MATERIAL PROVIDED —

/---

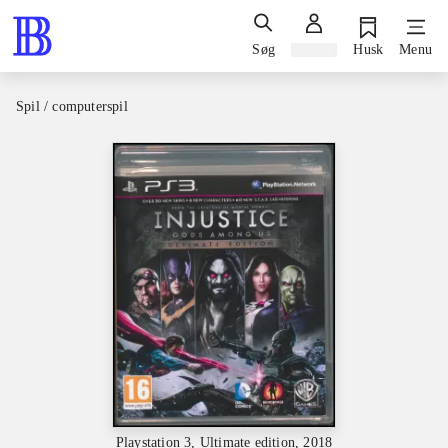
Søg
Log ind
Husk
Menu
Spil / computerspil
Playstation 3, Ultimate edition, 2018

\---

DIRECTIONS — Copy each line of the material above exactly, but not the images.

TASK ANSWER —
Søg
Log ind
Husk
Menu
Spil / computerspil
Playstation 3, Ultimate edition, 2018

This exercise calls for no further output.